* Break permission inheritance as infrequently as possible.
* Use groups based on folder membership to assign permissions - Do not use SharePoint groups to assign permissions to sites.When a SharePoint group is used to assign permissions, a full crawl of the index occurs. Instead, we recommend adding Active Directory Domain Services (AD DS) groups.
* Assign permissions at the highest possible level. As part of this strategy, consider the following techniques:
- Put documents that require unique Permissions in document libraries that are defined to support that Permissions.
Use different document publish levels to control
access. Before a document is published, the advanced permissions and
versioning settings can be set for users who can only approve items in
the document library.
- For non-document libraries (lists), use the ReadSecurity and WriteSecurity permission levels. When a list is created, the owners can set the Item-level permissions to either Read access or Create and Edit access.

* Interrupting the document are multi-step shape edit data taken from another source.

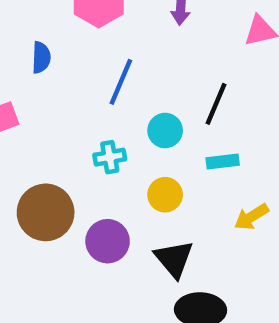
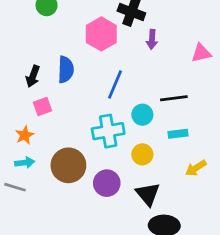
blue semicircle: (41, 57) -> (66, 69), size x1.4
black line: (216, 104) -> (174, 98), turned 60
cyan cross: (110, 157) -> (108, 131), size x1.6

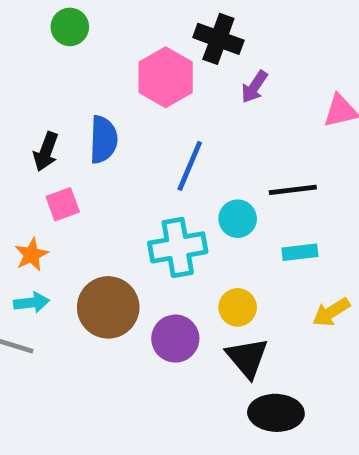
purple arrow: (152, 39) -> (254, 87), turned 30
yellow circle: (142, 154) -> (238, 307), moved

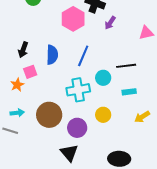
blue semicircle: (103, 140) -> (52, 55), moved
orange star: (31, 255) -> (17, 85), moved
black triangle: (247, 358) -> (69, 153), moved

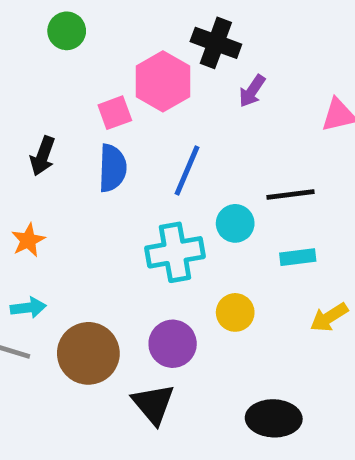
pink square: (30, 72) -> (115, 113), moved
brown circle: (49, 115) -> (88, 353), moved

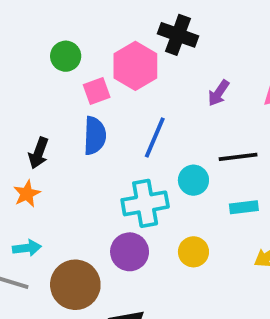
green circle: (67, 31) -> (66, 56), moved
purple arrow: (252, 91) -> (219, 93), moved
black arrow: (43, 156) -> (39, 153), moved
purple circle: (173, 344) -> (130, 252), moved

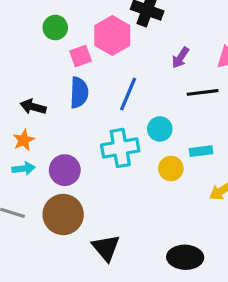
black arrow: (39, 153) -> (33, 107), turned 85
black line: (238, 157) -> (203, 92), moved
cyan arrow: (27, 248) -> (24, 169), moved
purple circle: (130, 252) -> (65, 170), moved
yellow circle: (193, 252) -> (171, 169), moved

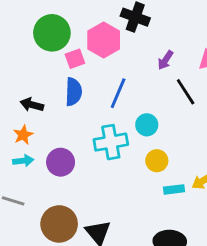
green circle: (55, 28) -> (52, 33), size x1.6
black line: (203, 92) -> (186, 92), turned 64
cyan rectangle: (201, 151) -> (174, 189), moved
brown circle: (63, 214) -> (59, 224), moved

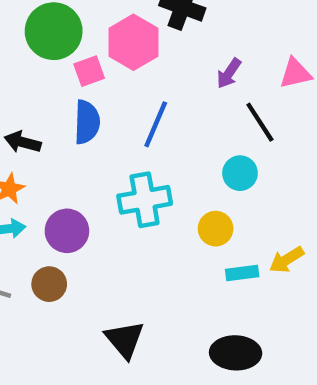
cyan circle: (147, 125) -> (240, 173), moved
brown circle: (59, 224) -> (49, 284), moved, size x0.6

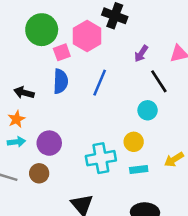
cyan cross: (145, 200) -> (101, 158), moved
cyan rectangle: (242, 273) -> (139, 170), moved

* Ensure that you do not have too many items at the same level of hierarchy in the document libraries, because the time that is required to process items in the views increases.
* There is a built-in limit of 50,000 scopes (unique permissions) per list or document library. After 50,000 scopes are reached addition of new scopes in a given list or document library is prohibited.
* Only set unique scopes on parent objects such as folders.
* Do not create a system with many uniquely-permissioned objects below an object that has many scopes.
* If your business requires more than 50,000 uniquely permissioned items in a list or document library, then you must move some items to a different list or document library.